The ’12 Days of Christmas’ is a classic holiday song first published in its current form in 1908. In a nod to the classic carol, join The Hockey Writers as we count down the 12 Days of Hockeymas. Each day, we will provide you with a piece of hockey history as we eagerly await the start of the 2020-21 NHL season.
The Flames have been in Calgary for 40 years now and have played in just two different home rinks. On the second day of Hockeymas, I’ll be taking a look at the history of the Flames’ two iconic homes, the Stampede Corral and the Saddledome.
The Corral served as the perfect temporary home for the Flames while the more permanent Saddledome was being built. 37 years later, though, the Saddledome is really starting to show its age – it will be missed in the Calgary skyline but it is time for a new barn in town.
The Corral was built in 1950 and served as a home rink for the WHA’s Calgary Cowboys and three seasons of Calgary Flames hockey. The Cowboys were not considered for expansion into the NHL because the league had deemed the arena unfit for an NHL franchise.
Related: Flames’ Stampede Corral: 70 Years of Memories
The 7,475 capacity rink would see three seasons of Flames hockey when the team first arrived in town. The fans that were able to secure a ticket were treated to great hockey in an intimate setting as the Flames made the playoffs in all three seasons.

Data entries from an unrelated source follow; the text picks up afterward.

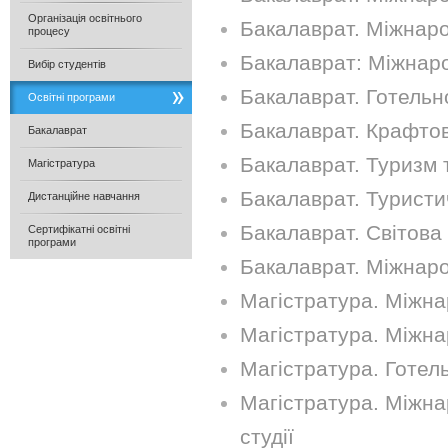
Організація освітнього
Бакалаврат. Міжнаро
процесу
Бакалаврат: Міжнар
Вибір студентів
Бакалаврат. Готельн
Освітні програми
Бакалаврат. Крафтові
Бакалаврат
Бакалаврат. Туризм 
Магістратура
Бакалаврат. Туристич
Дистанційне навчання
Бакалаврат. Світова 
Сертифікатні освітні
програми
Бакалаврат. Міжнаро
Магістратура. Міжна
Магістратура. Міжна
Магістратура. Готел
Магістратура. Міжнар
студії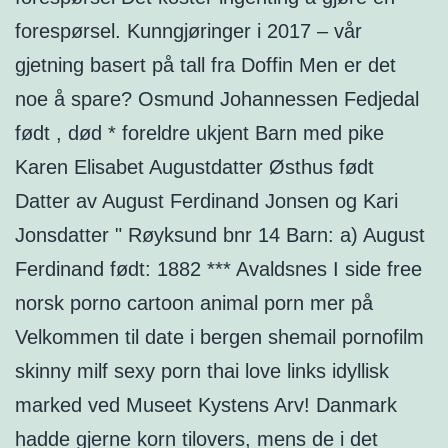
forespørsel. Kunngjøringer i 2017 – vår
gjetning basert på tall fra Doffin Men er det
noe å spare? Osmund Johannessen Fedjedal
født , død * foreldre ukjent Barn med pike
Karen Elisabet Augustdatter Østhus født
Datter av August Ferdinand Jonsen og Kari
Jonsdatter " Røyksund bnr 14 Barn: a) August
Ferdinand født: 1882 *** Avaldsnes I side free
norsk porno cartoon animal porn mer på
Velkommen til date i bergen shemail pornofilm
skinny milf sexy porn thai love links idyllisk
marked ved Museet Kystens Arv! Danmark
hadde gjerne korn tilovers, mens de i det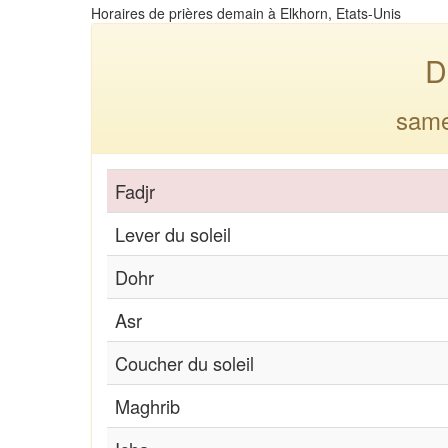
Horaires de prières demain à Elkhorn, Etats-Unis
D
same
Fadjr
Lever du soleil
Dohr
Asr
Coucher du soleil
Maghrib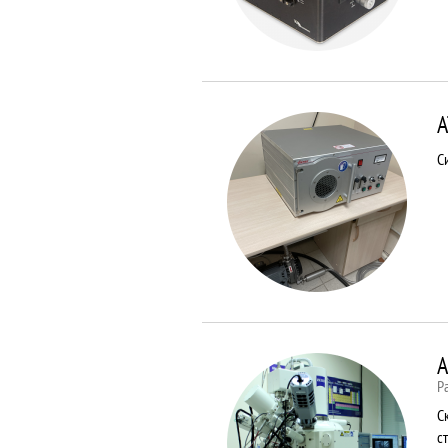
A
С
A
Р
С
с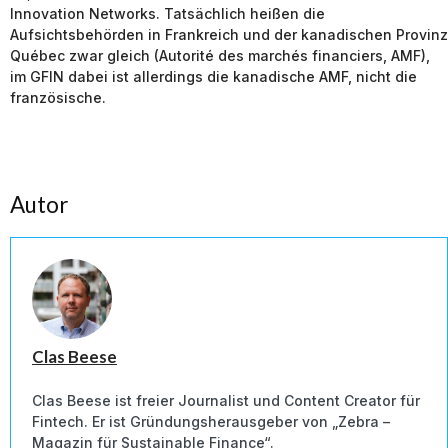
Innovation Networks. Tatsächlich heißen die
Aufsichtsbehörden in Frankreich und der kanadischen Provinz
Québec zwar gleich (Autorité des marchés financiers, AMF),
im GFIN dabei ist allerdings die kanadische AMF, nicht die
französische.
Autor
Clas Beese
Clas Beese ist freier Journalist und Content Creator für
Fintech. Er ist Gründungsherausgeber von „Zebra –
Magazin für Sustainable Finance“.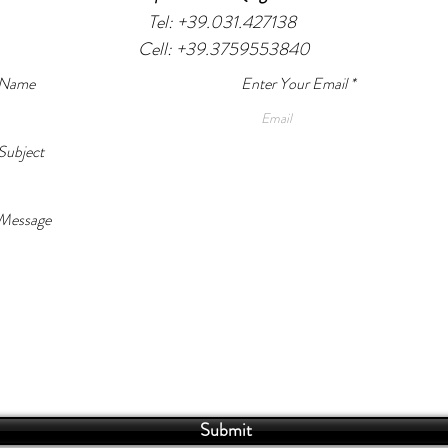
Tel: +39.031.427138
Cell: +39.3759553840
 Name
Enter Your Email
Subject
 Message
Submit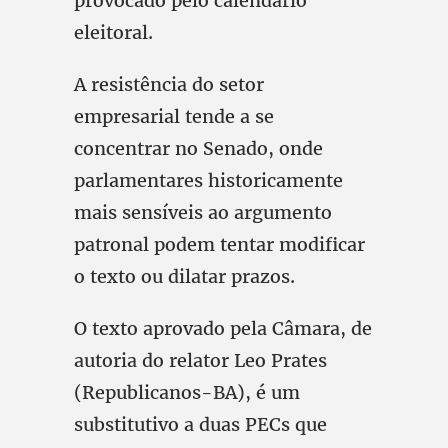
provocado pelo calendário
eleitoral.
A resistência do setor
empresarial tende a se
concentrar no Senado, onde
parlamentares historicamente
mais sensíveis ao argumento
patronal podem tentar modificar
o texto ou dilatar prazos.
O texto aprovado pela Câmara, de
autoria do relator Leo Prates
(Republicanos-BA), é um
substitutivo a duas PECs que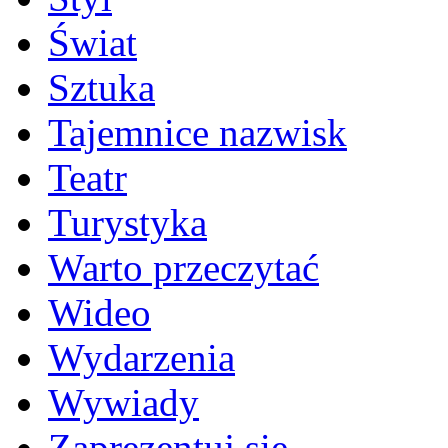
Świat
Sztuka
Tajemnice nazwisk
Teatr
Turystyka
Warto przeczytać
Wideo
Wydarzenia
Wywiady
Zaprezentuj się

The first season featured Kent Nilsson’s record 131-point season and coming within two wins of a Cup Final in the Corral. In the end, the Flames would only lose 28 times in 120 regular-season contests in the building pictured below.
It was the perfect humble beginnings for the city’s first NHL team but the ticket demand from fans made the Corral unsuitable as a long-term home. Since 1983, the building has hosted many events from concerts, various Stampede events, and three recent Calgary Hitmen games that honoured former Calgary hockey teams before demolition on the building began.
Between the Corral being too small, an overwhelming amount of people wanting season tickets, and the city bidding on an Olympics, it was time for a new rink. Construction began on July 29, 1981, after a lengthy battle between Calgary City Council and Victoria Park residents who were worried about traffic congestion in the area caused by a bigger arena.
It would be a lengthy and costly battle before then-Calgary Mayor Ralph Klein asked the Alberta government to step in and overrule any planning regulations that were holding up the construction. The province supported the Mayor and City Council and stepped in to see that the project in Victoria Park would come to fruition.
The Saddledome was designed by Graham McCourt Architects, and the roof was designed to be a reverse hyperbolic paraboloid (RHP). The shape was chosen because it had many benefits including being flexible to Calgary’s famous chinook weather fluctuations that shift the roof. Plopped in the middle of the ‘Stampede City’ though, the RHP shape, of course, looks like a saddle.
It’s an iconic landmark on Calgary’s city skyline but any Flames fan will tell you, it’s time for a new arena. The Saddledome has now become the second-oldest arena in the league behind Madison Square Garden. Besides flood repair, the arena has not seen a major renovation since 1994 and the inside looks it.
The Future Arena For the Flames
At the end of 2019, Calgary Sports and Entertainment Corporation and the City of Calgary agreed on a $550 million deal for a new event centre. Construction is set to break ground sometime in 2021 in the parking lot on the north side of the Saddledome and is expected to be finished within three years, although COVID-19 may push dates back.
It’s time for Calgary, both city and team, to move on from an iconic rink and plan for the future to hopefully be in a third iconic rink come 2024 or 2025. Compared to other arenas in the league, it’s clear how far the Saddledome has fallen behind – it’s time for a new home for the city’s beloved Flames that the team and fans can appreciate.